**EXERCISE REQUIREMENTS:** Transcribe the entries that come next exactly, but not the pictures they contain.

**Stored items from a collection:**
---+---

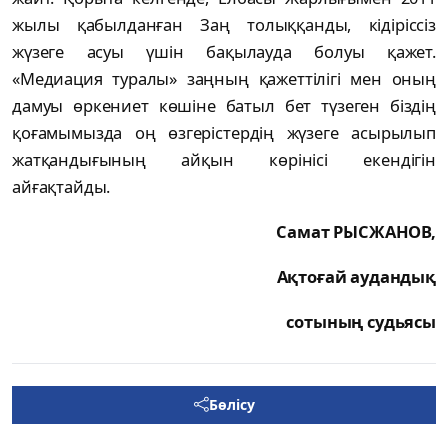
жылы қабылданған Заң толыққанды, кідіріссіз
жүзеге асуы үшін бақылауда болуы қажет.
«Медиация туралы» заңның қажеттілігі мен оның
дамуы өркениет көшіне батыл бет түзеген біздің
қоғамымызда оң өзгерістердің жүзеге асырылып
жатқандығының айқын көрінісі екендігін
айғақтайды.
Самат РЫСЖАНОВ,
Ақтоғай аудандық
сотының судьясы
Бөлісу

---+---

**EXERCISE SOLUTION:**
жылы қабылданған Заң толыққанды, кідіріссіз
жүзеге асуы үшін бақылауда болуы қажет.
«Медиация туралы» заңның қажеттілігі мен оның
дамуы өркениет көшіне батыл бет түзеген біздің
қоғамымызда оң өзгерістердің жүзеге асырылып
жатқандығының айқын көрінісі екендігін
айғақтайды.
Самат РЫСЖАНОВ,
Ақтоғай аудандық
сотының судьясы
Бөлісу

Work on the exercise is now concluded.